RECORDS SHOWN -
- Opening Delimiter -

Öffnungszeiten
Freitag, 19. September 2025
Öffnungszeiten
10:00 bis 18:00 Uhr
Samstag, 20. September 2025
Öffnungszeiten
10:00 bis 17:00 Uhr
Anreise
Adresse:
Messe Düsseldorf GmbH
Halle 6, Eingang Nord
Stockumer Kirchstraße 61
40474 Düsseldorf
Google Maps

- Closing Delimiter -
- Opening Delimiter -

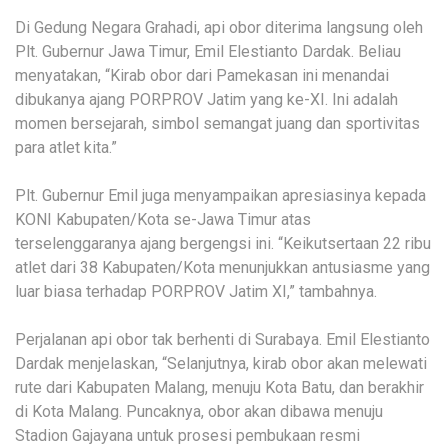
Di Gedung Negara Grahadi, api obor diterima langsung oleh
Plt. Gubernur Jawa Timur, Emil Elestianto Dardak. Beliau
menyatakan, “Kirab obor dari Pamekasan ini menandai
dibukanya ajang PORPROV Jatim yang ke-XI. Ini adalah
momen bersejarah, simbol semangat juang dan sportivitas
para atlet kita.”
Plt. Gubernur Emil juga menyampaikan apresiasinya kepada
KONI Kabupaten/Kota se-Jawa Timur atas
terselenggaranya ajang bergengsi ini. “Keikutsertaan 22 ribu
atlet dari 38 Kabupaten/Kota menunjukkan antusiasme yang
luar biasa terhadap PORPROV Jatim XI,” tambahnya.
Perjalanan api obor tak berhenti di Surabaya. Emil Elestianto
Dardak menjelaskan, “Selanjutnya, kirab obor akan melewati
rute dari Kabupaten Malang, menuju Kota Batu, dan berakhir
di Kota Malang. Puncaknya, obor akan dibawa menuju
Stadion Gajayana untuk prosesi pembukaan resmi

- Closing Delimiter -

WHAT YOU WILL DO -
Search the records for the word "Kota". Copy every line that has it.

THE COMPLETED TASK -
KONI Kabupaten/Kota se-Jawa Timur atas
atlet dari 38 Kabupaten/Kota menunjukkan antusiasme yang
rute dari Kabupaten Malang, menuju Kota Batu, dan berakhir
di Kota Malang. Puncaknya, obor akan dibawa menuju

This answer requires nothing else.